MUMBAI: Kamathipura, the famous sex-trade area has been known as the biggest “Red-Light District” of Mumbai. In fact, it was described as the second largest “Red-Light District” of Asia. It gained notoriety as a major sex trade center during the British Raj.
History of Kamathipura
The dark and narrow lanes and bye lanes of Kamathipura were lined up with small buildings along with multi storied bungalows in close proximity. British troops and foreign tourists visited these ‘sex trade bazaars’ for their pleasure and the area was an entertainment district for them. A large number of local pleasure seekers also patronized sex trade. This red light area had sex workers and brothels which suited every budget.
There were sex workers who lined up on the streets as the descended whereas there were many others further inside the red light zone, who attracted their customers from their cage like room. Finally there were the highly paid sex workers, who remained at their bungalow type brothels, and pimps were pressed into service on their behalf to bring customers.
Why “Red Light Area”?
British government regularized prostitution by issuing licenses to brothel owners and each of the these brothels were given license numbers. These brothels were asked to put a ‘red-light’ which had the brothel number, at the door of brothel. As this sex trade district usually carried their brisk business during night time, the area saw a large number of red lights, hanging at the doors of every brothel. Therefore, the area came to be known as the ‘Red Light Area’ or ‘Red Light District’.

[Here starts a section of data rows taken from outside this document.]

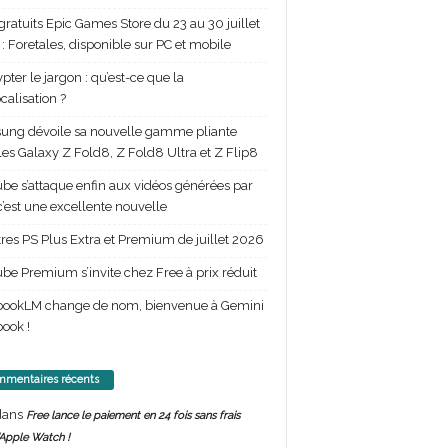
gratuits Epic Games Store du 23 au 30 juillet
: Foretales, disponible sur PC et mobile
pter le jargon : qu’est-ce que la
calisation ?
ng dévoile sa nouvelle gamme pliante
les Galaxy Z Fold8, Z Fold8 Ultra et Z Flip8
be s’attaque enfin aux vidéos générées par
 c’est une excellente nouvelle
itres PS Plus Extra et Premium de juillet 2026
be Premium s’invite chez Free à prix réduit
bookLM change de nom, bienvenue à Gemini
ook !
mentaires récents
ans
Free lance le paiement en 24 fois sans frais
’Apple Watch !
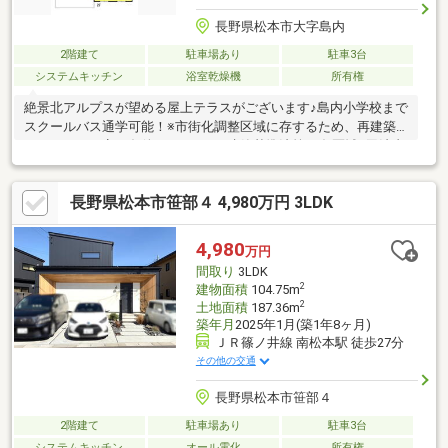
長野県松本市大字島内
2階建て
駐車場あり
駐車3台
システムキッチン
浴室乾燥機
所有権
絶景北アルプスが望める屋上テラスがございます♪島内小学校まで
スクールバス通学可能！※市街化調整区域に存するため、再建築
については一定の条件があります※建築基準法第22条区域※司法書
士・個別プロパン供給会社は売主の指定になります。プロパンガ
スの消費に係る配管設備、ガス器具等は、本土地建物の販売価格
長野県松本市笹部４ 4,980万円 3LDK
には含まれておりません。【リフォーム内容】2026年4月完了■キ
ッチン新品■お風呂新品■トイレ新品■洗面化粧台新品■コンロ新品
■フロアタイル貼り■全室クロス張替え■クッションフロア張替え■
4,980
万円
給湯器交換■室内クリーニング■外壁塗装■白蟻点検■給湯器交換
間取り
3LDK
【周辺施設】・小宮保育園まで徒歩14分(約10
2
建物面積
104.75m
2
土地面積
187.36m
築年月
2025年1月(築1年8ヶ月)
ＪＲ篠ノ井線 南松本駅 徒歩27分
その他の交通
長野県松本市笹部４
2階建て
駐車場あり
駐車3台
システムキッチン
オール電化
所有権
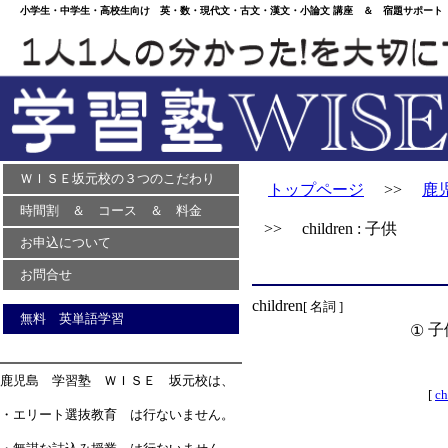
小学生・中学生・高校生向け 英・数・現代文・古文・漢文・小論文 講座 ＆ 宿題サポート 
ＷＩＳＥ坂元校の３つのこだわり
トップページ
>>
鹿
時間割 ＆ コース ＆ 料金
>> children : 子供
お申込について
お問合せ
children
[ 名詞 ]
無料 英単語学習
子
①
鹿児島 学習塾 ＷＩＳＥ 坂元校は、
[
ch
・エリート選抜教育 は行ないません。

During the British-period, ‘sex trade district’ or ‘red light district’ extended from ‘Kamathipura’ to ‘Falkland Road’, ‘Dawlat Cinema’,’ Sukhlaji Street’ to ‘Foras Road’.
Apart from these, Red Light Areas were also present in vicinities of Grant Road, D.B.Marg as well as Khetwadi areas of South Mumbai.

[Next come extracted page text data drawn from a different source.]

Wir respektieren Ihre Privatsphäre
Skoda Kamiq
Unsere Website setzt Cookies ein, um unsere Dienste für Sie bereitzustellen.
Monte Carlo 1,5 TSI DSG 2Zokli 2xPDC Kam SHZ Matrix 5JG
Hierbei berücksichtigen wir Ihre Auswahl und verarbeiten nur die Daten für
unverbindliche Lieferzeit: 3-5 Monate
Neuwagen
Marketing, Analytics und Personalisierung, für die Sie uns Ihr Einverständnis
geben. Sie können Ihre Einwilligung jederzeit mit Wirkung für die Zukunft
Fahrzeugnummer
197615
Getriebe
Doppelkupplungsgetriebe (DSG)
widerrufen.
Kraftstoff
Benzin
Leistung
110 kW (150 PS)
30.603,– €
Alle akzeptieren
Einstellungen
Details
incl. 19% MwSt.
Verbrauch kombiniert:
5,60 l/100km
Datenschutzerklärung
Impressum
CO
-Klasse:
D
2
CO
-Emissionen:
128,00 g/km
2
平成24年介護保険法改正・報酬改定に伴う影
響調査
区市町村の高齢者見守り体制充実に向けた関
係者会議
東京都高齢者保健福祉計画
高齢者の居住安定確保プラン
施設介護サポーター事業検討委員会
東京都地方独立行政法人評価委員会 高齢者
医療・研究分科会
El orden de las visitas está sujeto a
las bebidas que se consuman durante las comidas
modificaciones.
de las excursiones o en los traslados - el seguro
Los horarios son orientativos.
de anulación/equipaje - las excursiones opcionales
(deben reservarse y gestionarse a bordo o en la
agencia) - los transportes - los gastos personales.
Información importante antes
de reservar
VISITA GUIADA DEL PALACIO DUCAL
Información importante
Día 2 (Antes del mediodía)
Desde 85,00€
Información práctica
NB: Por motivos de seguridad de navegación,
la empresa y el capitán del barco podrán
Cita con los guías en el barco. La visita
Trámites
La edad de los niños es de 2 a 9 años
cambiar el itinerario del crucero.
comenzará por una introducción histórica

Advent of “Kamathi” Community
Kamathipura had an international reputation. This area was basically a colony of construction laborers from the “Kamathi” community of Andhra Pradesh, who came to the city for seeking jobs, and settled down in this area.

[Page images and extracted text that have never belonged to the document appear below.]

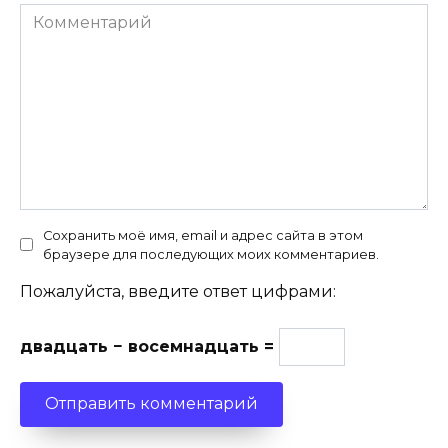
Комментарий
Сохранить моё имя, email и адрес сайта в этом
браузере для последующих моих комментариев.
Пожалуйста, введите ответ цифрами:
двадцать − восемнадцать =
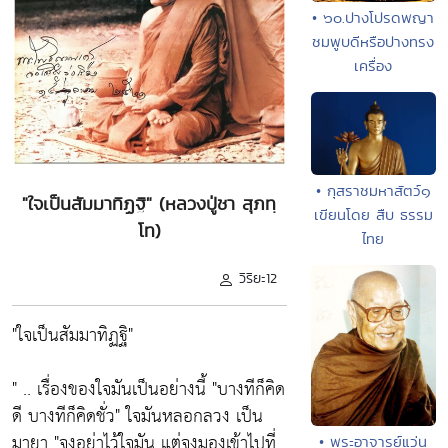
• ๖๐.ปางโปรดพญา
ชมพูบดีหรือปางทรง
เครื่อง
• กุสราชมหาสัตว์๑
"ใจเป็นสัมมาทิฏฐิ" (หลวงปู่ชา สุภทฺ
เขียนโดย สืบ ธรรม
โท)
ไทย
วิริยะ12
"ใจเป็นสัมมาทิฏฐิ"
" .. เรื่องของใจมันเป็นอย่างนี้ "บางทีก็คิด
ดี บางทีก็คิดชั่ว" ใจมันหลอกลวง เป็น
มายา "จงอย่าไว้ใจมัน แต่จงมองเข้าไปที่
• พระอาจารย์แว่น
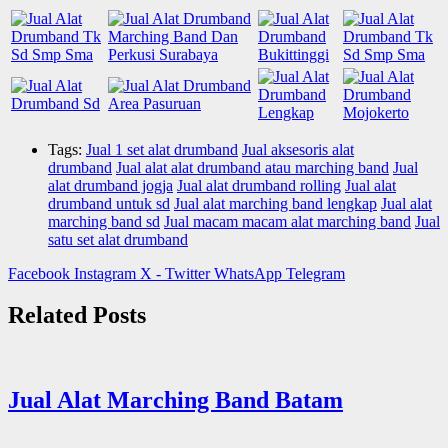
Tags:
Jual 1 set alat drumband
Jual aksesoris alat
drumband
Jual alat alat drumband atau marching band
Jual
alat drumband jogja
Jual alat drumband rolling
Jual alat
drumband untuk sd
Jual alat marching band lengkap
Jual alat
marching band sd
Jual macam macam alat marching band
Jual
satu set alat drumband
Facebook
Instagram
X - Twitter
WhatsApp
Telegram
Related Posts
Jual Alat Marching Band Batam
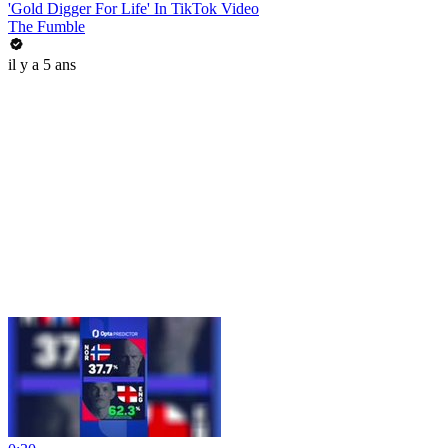
'Gold Digger For Life' In TikTok Video
The Fumble
il y a 5 ans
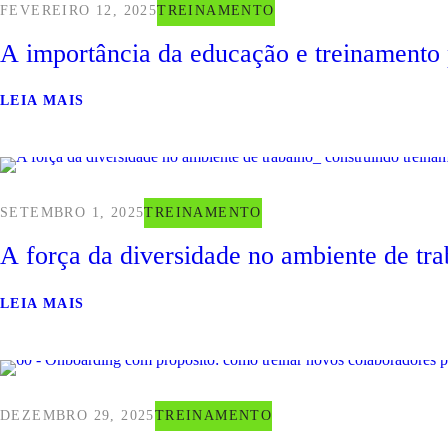
FEVEREIRO 12, 2025
TREINAMENTO
A importância da educação e treinamento
LEIA MAIS
SETEMBRO 1, 2025
TREINAMENTO
A força da diversidade no ambiente de tra
LEIA MAIS
DEZEMBRO 29, 2025
TREINAMENTO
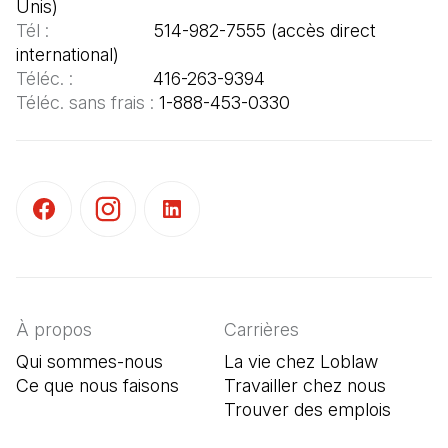
Tél :  
                   514-982-7555 (accès direct 
Téléc. : 
Téléc. sans frais : 
1-888-453-0330
(Il s'ouvre dans un nouvel onglet)
(Il s'ouvre dans un nouvel onglet)
(Il s'ouvre dans un nouvel onglet)
À propos
Carrières
Qui sommes-nous
La vie chez Loblaw
Ce que nous faisons
Travailler chez nous
Trouver des emplois
(Il s'o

British Rulers built ‘Bombay’ city by linking seven islands through causeways, during 19th century. As the construction work boomed in the city ‘Kamathi’ construction laborers from Andhra Pradesh came to the city for work. Majority of them resided in the area, in South Mumbai which came to be known as Kamathipura.
Many of those brothels thriving in these lanes of Kamathipura have moved out due to lack of space for expansion, increase in the number of local residents and advent of redevelopment of old buildings in the area, fetching greater rates for their properties.
People coming into the city in search of jobs initially settled in these areas at cheaper rates. As the number of local residents have increased, people have started taking actions against these brothels running in the vicinity to shut shop forcing the brothel owners enough agony to move into much cheaper areas outside of Mumbai.
Kamathipura today has large markets comprising clothes, utensils, wood, scrap etc forcing the brothels into secluded spaces in the area. Many believe that soon all the brothels would move out of the area and it won’t have this ill-reputation ‘Kamathipura’ carried for decades.